Mr. Tashiro worked for the CIA's Directorate of Science and Technology, with assignments in the United States and abroad, including Europe and East Asia. He was a member of the Senior Intelligence Service and was awarded the Distinguished Intelligence Medal as well as multiple commendations.

When he retired in 1980, he was deputy director of the CIA's Office of Technical Service.

He was born in Portland, Ore., and spent a year living in Japan as a youth, studying the language and culture. When World War II began, he was sent to an internment camp in Northern California, one of 10 war relocation centers where 120,000 Japanese Americans were detained. After a year, Mr. Tashiro was able to go to high school in Idaho and then was drafted into the Army.

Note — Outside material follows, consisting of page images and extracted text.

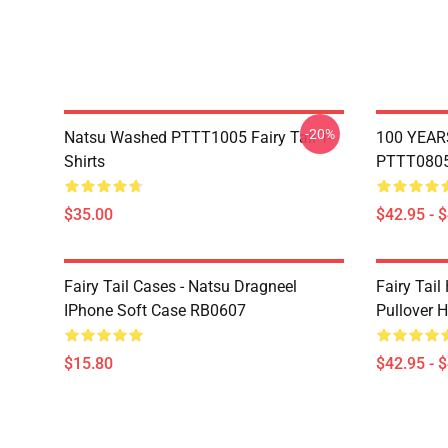
-20%
Natsu Washed PTTT1005 Fairy Tail T-
100 YEAR
Shirts
PTTT0805 
$35.00
$42.95 - 
Fairy Tail Cases - Natsu Dragneel
Fairy Tail
IPhone Soft Case RB0607
Pullover 
$15.80
$42.95 - 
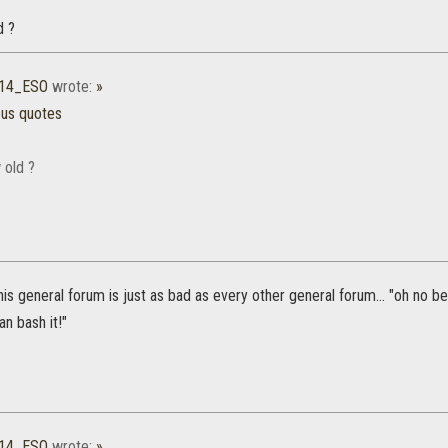
d ?
b14_ESO
wrote:
»
ous quotes
 old ?
his general forum is just as bad as every other general forum... "oh no be
an bash it!"
b14_ESO
wrote:
»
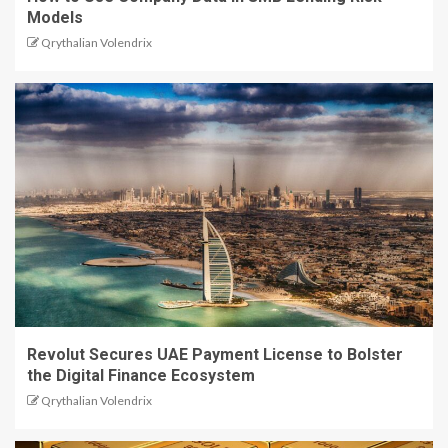
Models
Qrythalian Volendrix
Revolut Secures UAE Payment License to Bolster
the Digital Finance Ecosystem
Qrythalian Volendrix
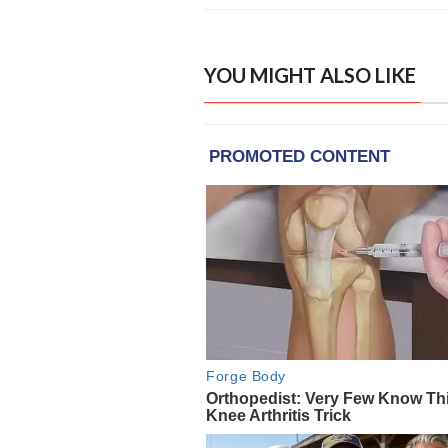
YOU MIGHT ALSO LIKE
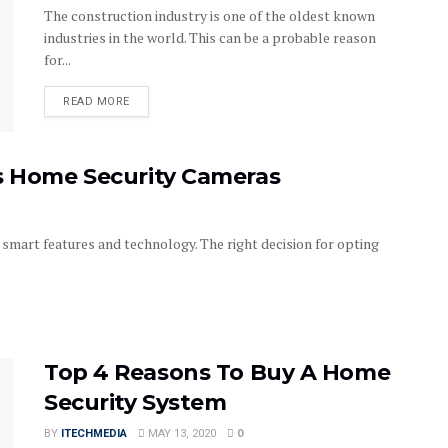
The construction industry is one of the oldest known
industries in the world. This can be a probable reason
for...
DETAILS
READ MORE
as Home Security Cameras
smart features and technology. The right decision for opting
Top 4 Reasons To Buy A Home
Security System
BY
ITECHMEDIA
MAY 13, 2020
0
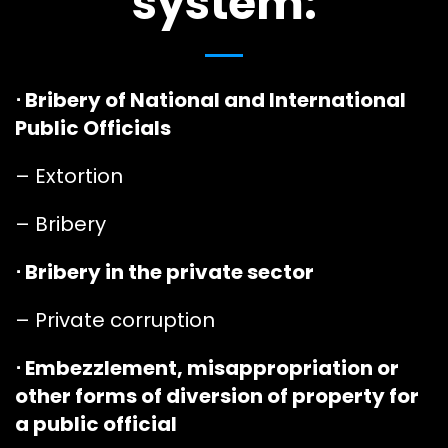
system:
⋅ Bribery of National and International
Public Officials
– Extortion
– Bribery
⋅ Bribery in the private sector
– Private corruption
⋅ Embezzlement, misappropriation or
other forms of diversion of property for
a public official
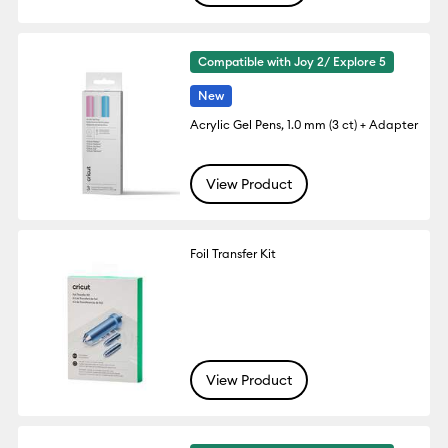
Compatible with Joy 2/ Explore 5
New
Acrylic Gel Pens, 1.0 mm (3 ct) + Adapter
View Product
Foil Transfer Kit
View Product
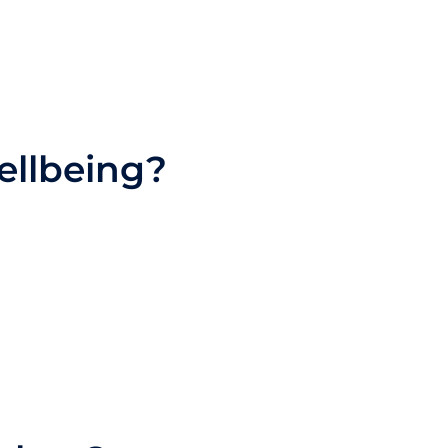
ellbeing?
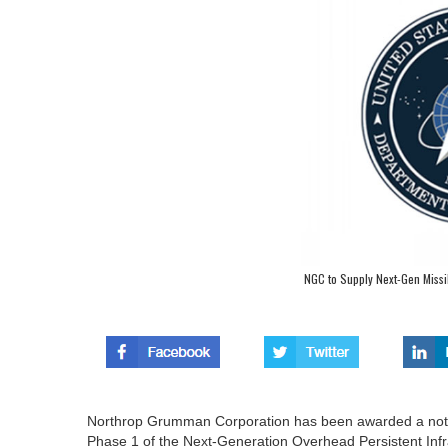
NGC to Supply Next-Gen Missi
Northrop Grumman Corporation has been awarded a not-to-
Phase 1 of the Next-Generation Overhead Persistent Inf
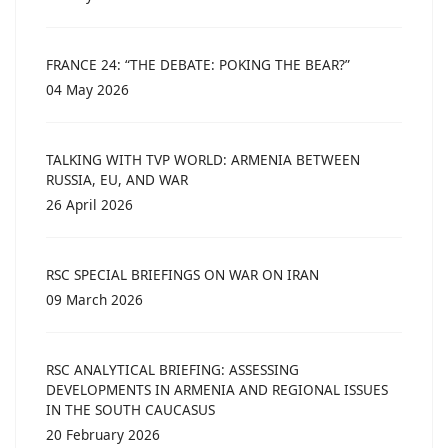
FRANCE 24: “THE DEBATE: POKING THE BEAR?”
04 May 2026
TALKING WITH TVP WORLD: ARMENIA BETWEEN
RUSSIA, EU, AND WAR
26 April 2026
RSC SPECIAL BRIEFINGS ON WAR ON IRAN
09 March 2026
RSC ANALYTICAL BRIEFING: ASSESSING
DEVELOPMENTS IN ARMENIA AND REGIONAL ISSUES
IN THE SOUTH CAUCASUS
20 February 2026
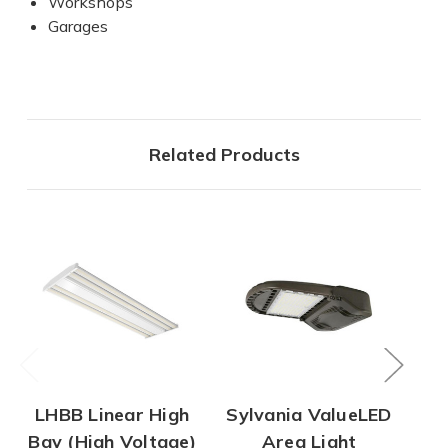
Workshops
Garages
Related Products
LHBB Linear High
Sylvania ValueLED
UF
Bay (High Voltage)
Area Light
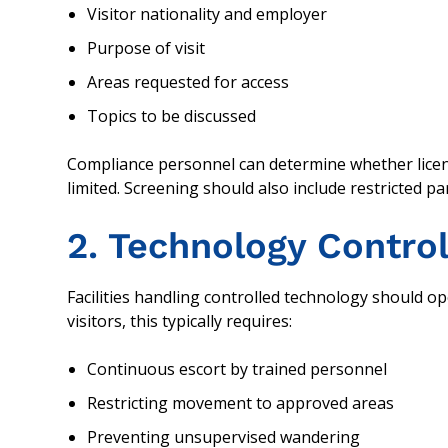
Visitor nationality and employer
Purpose of visit
Areas requested for access
Topics to be discussed
Compliance personnel can determine whether lice
limited. Screening should also include restricted par
2. Technology Control
Facilities handling controlled technology should o
visitors, this typically requires:
Continuous escort by trained personnel
Restricting movement to approved areas
Preventing unsupervised wandering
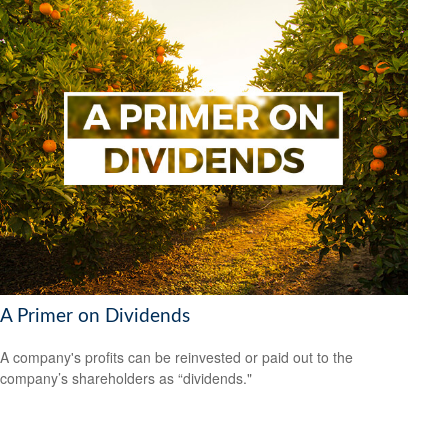
A Primer on Dividends
A company's profits can be reinvested or paid out to the
company’s shareholders as “dividends."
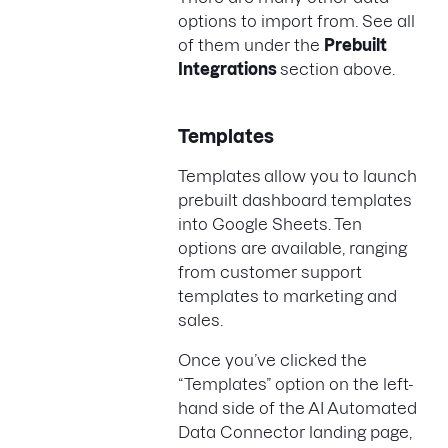
options to import from. See all
of them under the
Prebuilt
Integrations
section above.
Templates
Templates
allow you to launch
prebuilt dashboard templates
into Google Sheets. Ten
options are available, ranging
from customer support
templates to marketing and
sales.
Once you’ve clicked the
“Templates” option on the left-
hand side of the AI Automated
Data Connector landing page,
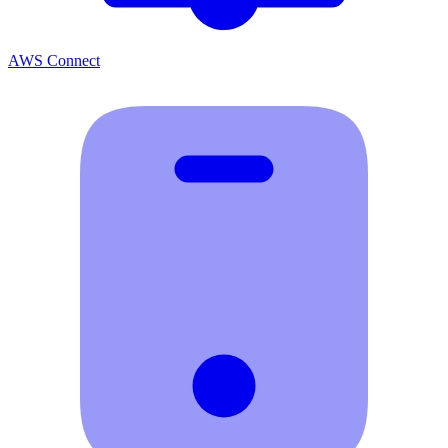
AWS Connect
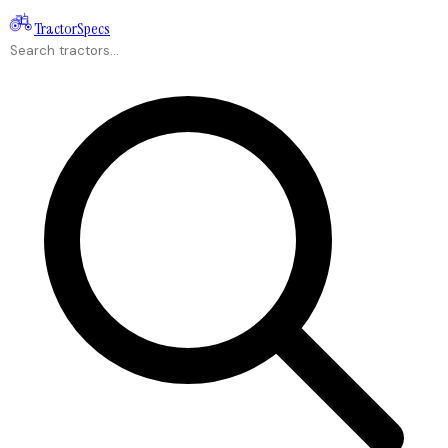
Tractor
Specs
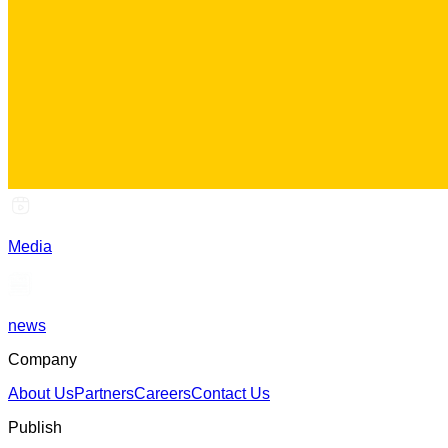
Media
news
Company
About Us
Partners
Careers
Contact Us
Publish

Because of his knowledge of the Japanese language, he was assigned to the Military Intelligence Service Language Center at Fort Snelling, Minn. His duties included interrogating suspected war criminals, translating military documents, interpreting for general officers and attending the Tokyo war-crimes trial. He also taught courses in Japanese and remained on active duty until 1947.

He graduated from the University of Oregon in 1950; the next year, he received a master's degree in public administration from the University of Minnesota. He moved to Washington to join the CIA in 1952.

After retiring from the government, he joined VATEC Inc., a high-tech security company based in Laurel.

For the past 15 years, Mr. Tashiro enjoyed golfing, gardening and traveling, and walking with the 7 a.m. Montgomery Mall walking group. He was active in the Japanese American Veterans Association and enjoyed solving problems for others.

Survivors include his wife of 53 years, Marie Tashiro of Bethesda; two sons, Ken Tashiro of Bethesda and Jon Tashiro of Derwood; and a granddaughter.